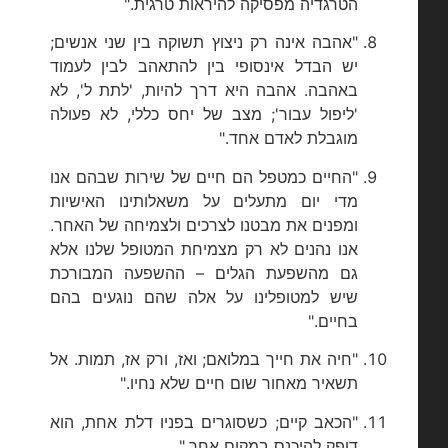
הטרגדיה מפסיקה להיראות טרגית."
"אהבה אינה רק ניצוץ תשוקה בין שני אנשים;
יש הבדל אינסופי בין להתאהב לבין לעמוד
באהבה. אהבה היא דרך להיות, 'לתת ל', לא
'ליפול עבור'; מצב של יחס כללי, לא פעולה
מוגבלת לאדם אחד."
"החיים כמטפל הם חיים של שירות שבהם אנו
מדי יום מתעלים על משאלותינו האישיות
ומפנים את מבטנו לצרכים ולצמיחה של האחר.
אנו נהנים לא רק מצמיחת המטופל שלנו אלא
גם מהשפעת הגלים – ההשפעה המבורכת
שיש למטופלינו על אלה שהם נוגעים בהם
בחיים."
"חיה את חייך במלואם; ואז, ורק אז, תמות. אל
תשאיר מאחור שום חיים שלא נחיו."
"הכאב קיים; כשסוגרים בפניו דלת אחת, הוא
דופק להיכנס במקום אחר."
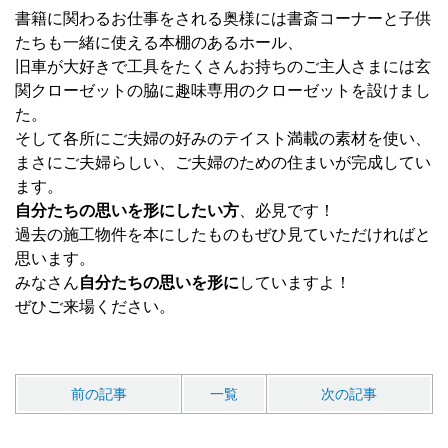
書籍に関わるお仕事をされる奥様には書斎コーナーと子供
たちも一緒に使える本棚のあるホール、
旧車が大好きで工具をたくさんお持ちのご主人さまには玄
関クローゼットの脇に趣味専用のクローゼットを設けまし
た。
そして各所にご夫婦の好みのテイスト満載の素材を使い、
まさにご夫婦らしい、ご夫婦のための住まいが完成してい
ます。
自分たちの思いを形にしたい方
、必見です！
過去の施工物件を本にしたものもぜひ見ていただければと
思います。
みなさん
自分たちの思いを形に
していますよ！
ぜひご来場ください。
前の記事
一覧
次の記事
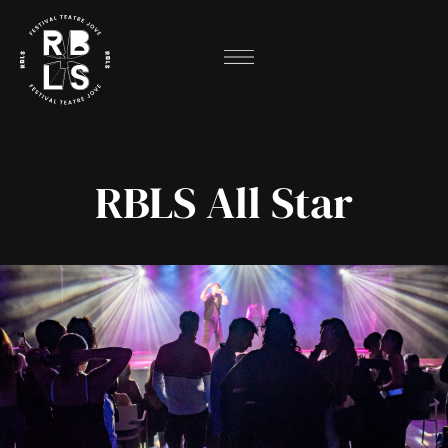
RBLS All Star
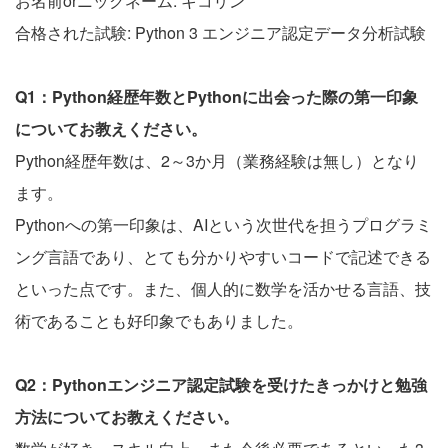
お名前orニックネーム: キコリン
合格された試験: Python 3 エンジニア認定データ分析試験
Q1：Python経歴年数とPythonに出会った際の第一印象
についてお教えください。
Python経歴年数は、2～3か月（業務経験は無し）となり
ます。
Pythonへの第一印象は、AIという次世代を担うプログラミ
ング言語であり、とても分かりやすいコードで記述できる
といった点です。また、個人的に数学を活かせる言語、技
術であることも好印象でもありました。
Q2：Pythonエンジニア認定試験を受けたきっかけと勉強
方法についてお教えください。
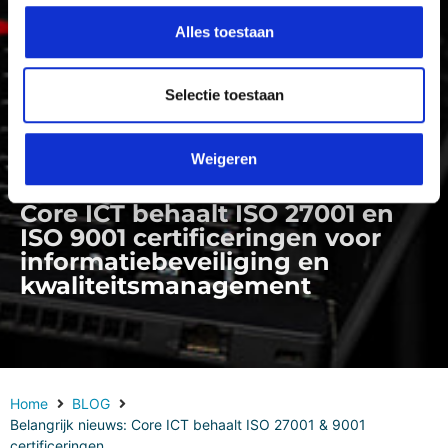
Alles toestaan
Selectie toestaan
Weigeren
Core ICT behaalt ISO 27001 en
ISO 9001 certificeringen voor
informatiebeveiliging en
kwaliteitsmanagement
Home
BLOG
Belangrijk nieuws: Core ICT behaalt ISO 27001 & 9001
certificeringen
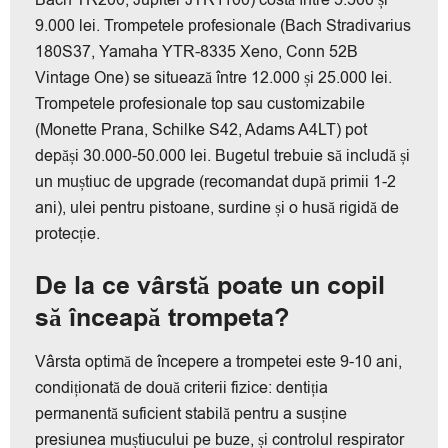
Bach TR200, Jupiter JTR1100) costă între 5.500 și
9.000 lei. Trompetele profesionale (Bach Stradivarius
180S37, Yamaha YTR-8335 Xeno, Conn 52B
Vintage One) se situează între 12.000 și 25.000 lei.
Trompetele profesionale top sau customizabile
(Monette Prana, Schilke S42, Adams A4LT) pot
depăși 30.000-50.000 lei. Bugetul trebuie să includă și
un muștiuc de upgrade (recomandat după primii 1-2
ani), ulei pentru pistoane, surdine și o husă rigidă de
protecție.
De la ce vârstă poate un copil
să înceapă trompeta?
Vârsta optimă de începere a trompetei este 9-10 ani,
condiționată de două criterii fizice: dentiția
permanentă suficient stabilă pentru a susține
presiunea muștiucului pe buze, și controlul respirator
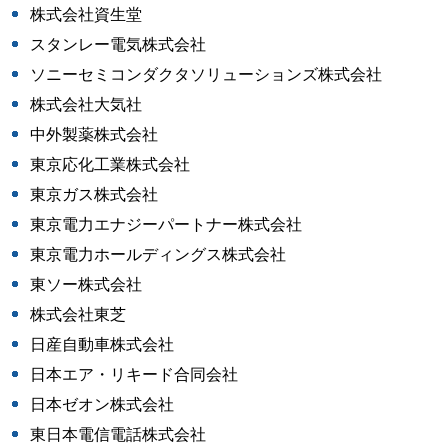
株式会社資生堂
スタンレー電気株式会社
ソニーセミコンダクタソリューションズ株式会社
株式会社大気社
中外製薬株式会社
東京応化工業株式会社
東京ガス株式会社
東京電力エナジーパートナー株式会社
東京電力ホールディングス株式会社
東ソー株式会社
株式会社東芝
日産自動車株式会社
日本エア・リキード合同会社
日本ゼオン株式会社
東日本電信電話株式会社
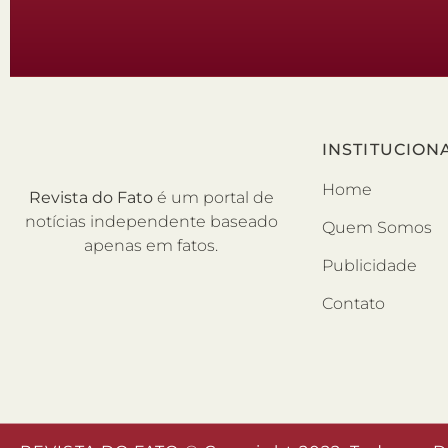
INSTITUCION
Home
Revista do Fato
é um portal de
notícias independente baseado
Quem Somos
apenas em fatos.
Publicidade
Contato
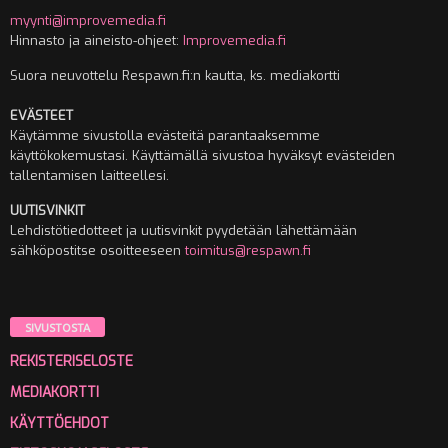
myynti@improvemedia.fi
Hinnasto ja aineisto-ohjeet:
Improvemedia.fi
Suora neuvottelu Respawn.fi:n kautta, ks. mediakortti
EVÄSTEET
Käytämme sivustolla evästeitä parantaaksemme
käyttökokemustasi. Käyttämällä sivustoa hyväksyt evästeiden
tallentamisen laitteellesi.
UUTISVINKIT
Lehdistötiedotteet ja uutisvinkit pyydetään lähettämään
sähköpostitse osoitteeseen
toimitus@respawn.fi
SIVUSTOSTA
REKISTERISELOSTE
MEDIAKORTTI
KÄYTTÖEHDOT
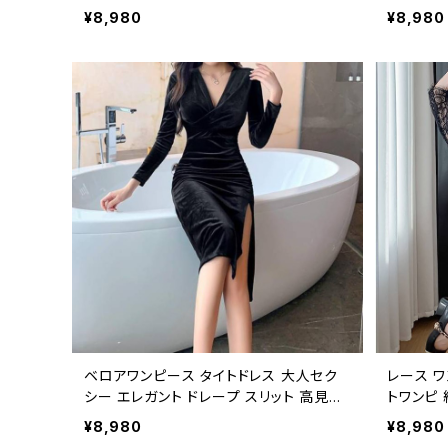
イトドレス マーメイドライン 長袖 ドレス
コーデ 
¥8,980
¥8,980
セクシー 上品 韓国ファッション デート お
効果 通勤
呼ばれ 二次会 パーティー 秋冬 春夏 ブラ
クブラウン
ック 1色展開 C-OSS0252
S0250
ベロアワンピース タイトドレス 大人セク
レース ワ
シー エレガント ドレープ スリット 高見え
トワンピ
ワンピース レディース パーティー 二次会
可愛い 大
¥8,980
¥8,980
フォーマル デート きれいめ 大人可愛い
ワンピース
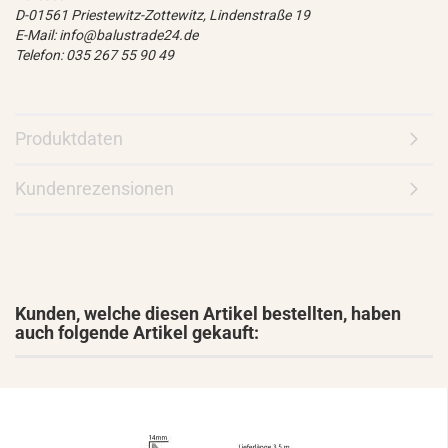
D-01561 Priestewitz-Zottewitz, Lindenstraße 19
E-Mail: info@balustrade24.de
Telefon: 035 267 55 90 49
Produktdaten
Kundenrezensionen
Kunden, welche diesen Artikel bestellten, haben
auch folgende Artikel gekauft:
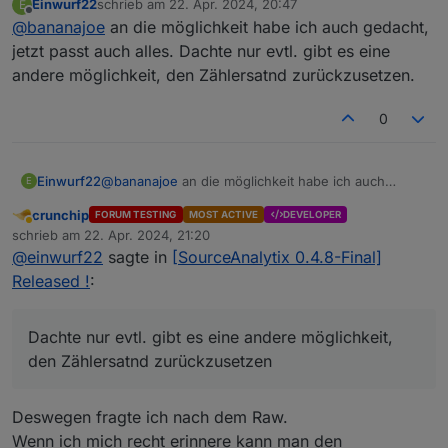
Einwurf22
schrieb am
22. Apr. 2024, 20:47
E
geschrieben. Ich hatte den vorher per Kamera
Als der Zähler gewechselt wurde habe ich das
zuletzt editiert von
Offline
@
bananajoe
an die möglichkeit habe ich auch gedacht,
ausgelesen (Wasserzählerprojekt) und so darauf
Skript angepasst so das seit dem auch immer noch
geachtet das keinen kleineren Werte als vorher
der alte Zählerstand hinzu addiert wird, also ging
jetzt passt auch alles. Dachte nur evtl. gibt es eine
reinkommen.
das dann nahtlos bei mir
andere möglichkeit, den Zählersatnd zurückzusetzen.
0
Einwurf22
@
bananajoe
an die möglichkeit habe ich auch
E
gedacht, jetzt passt auch alles. Dachte nur evtl. gibt
crunchip
FORUM TESTING
MOST ACTIVE
DEVELOPER
es eine andere möglichkeit, den Zählersatnd
Abwesend
schrieb am
22. Apr. 2024, 21:20
zurückzusetzen.
zuletzt editiert von
@
einwurf22
sagte in
[SourceAnalytix 0.4.8-Final]
Released !
:
Dachte nur evtl. gibt es eine andere möglichkeit,
den Zählersatnd zurückzusetzen
Deswegen fragte ich nach dem Raw.
Wenn ich mich recht erinnere kann man den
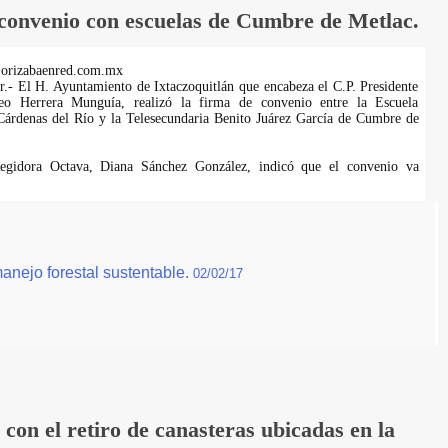
convenio con escuelas de Cumbre de Metlac.
.orizabaenred.com.mx
er.- El H. Ayuntamiento de Ixtaczoquitlán que encabeza el C.P. Presidente
leo Herrera Munguía, realizó la firma de convenio entre la Escuela
Cárdenas del Río y la Telesecundaria Benito Juárez García de Cumbre de
Regidora Octava, Diana Sánchez González, indicó que el convenio va
anejo forestal sustentable.
02/02/17
on el retiro de canasteras ubicadas en la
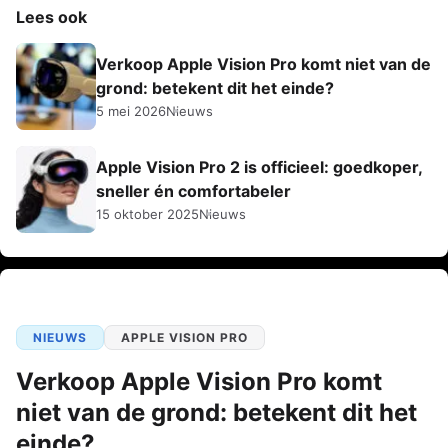
Lees ook
Verkoop Apple Vision Pro komt niet van de
grond: betekent dit het einde?
5 mei 2026
Nieuws
Apple Vision Pro 2 is officieel: goedkoper,
sneller én comfortabeler
15 oktober 2025
Nieuws
NIEUWS
APPLE VISION PRO
Verkoop Apple Vision Pro komt
niet van de grond: betekent dit het
einde?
:::::
Your objective :: Display each line of the data where "אהבה" occurs.

Response area ::
"אהבה אינה רק ניצוץ תשוקה בין שני אנשים;
באהבה. אהבה היא דרך להיות, 'לתת ל', לא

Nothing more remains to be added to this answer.